Why does my dog scratch a lot and lose his hair?


All of the above causes can justify excessive scratching and shedding, however, when the dog scratches a lot and does not have fleas, wounds, redness, or any other symptom that alerts us to a health problem, it is most likely that it is about the coat change. There are many factors that can cause hair loss, such as temperature, health or sexual cycles. Shedding is by far one of the most common causes and can easily be mistaken for disease because not all areas of the coat shed at the same time.


There are three phases of hair: anagen, catagen and telogen, and they do not always coincide at the same time. The accumulated hair causes discomfort to the dog and it is common to see the dog scratching and losing hair, for this reason, many people can get confused and think that their dog suffers from some pathology.


Shedding is governed by changes in light which, unlike temperature, are much more stable. Thus, we will observe a greater loss of hair during the changes of season. It is also common for dogs to experience unregulated shedding when living indoors or that some breeds lose more hair than others.


What to do if your dog is changing coats?

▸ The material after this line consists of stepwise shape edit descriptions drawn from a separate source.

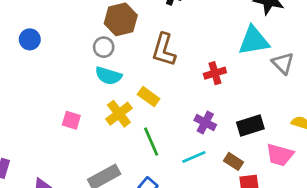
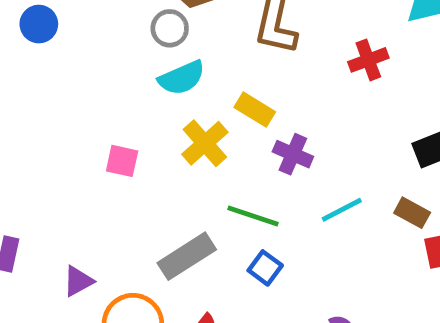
cyan semicircle: (108, 76) -> (182, 78), turned -36
purple cross: (205, 122) -> (293, 154), moved
green line: (151, 142) -> (253, 216), moved, turned -44

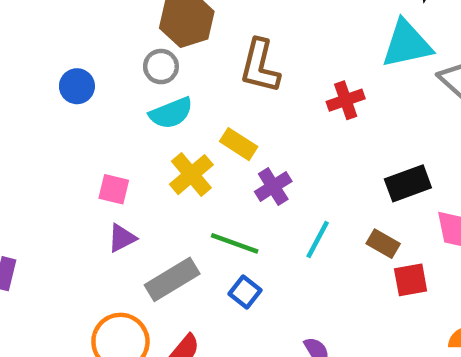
blue circle: (39, 24) -> (77, 86), moved
purple cross: (293, 154) -> (273, 186), turned 33
cyan line: (342, 210) -> (318, 239), turned -36
purple triangle: (78, 281) -> (122, 238), moved

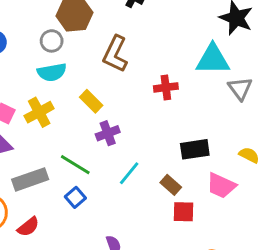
yellow cross: (191, 175) -> (39, 112), moved

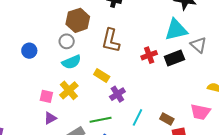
black rectangle: (195, 149) -> (174, 58), moved
green line: (75, 165) -> (101, 120), turned -30

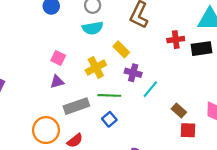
yellow cross: (69, 90) -> (96, 68), moved
purple cross: (117, 94) -> (133, 73), turned 35
cyan line: (138, 117) -> (150, 89), moved

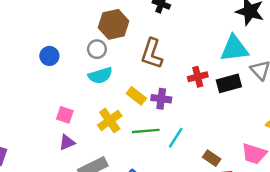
purple cross: (133, 73) -> (161, 99), moved
green line: (109, 95) -> (146, 131), moved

When we begin to detect the dog's shedding, which generally begins in autumn and spring, it will be essential to spend more time brushing, which must be done daily so that the dog is comfortable. In addition, we can make the dog's bath coincide after a brushing session, in this way we will be able to remove much more dead hair.


To promote the growth of beautiful and shiny hair, we can consult with a pet expert about the option of offering some type of supplement, but there are also foods, such as eggs and olive oil, that can greatly improve the quality of the coat. Offering one or two homemade recipes a week with these ingredients can be beneficial for the dog.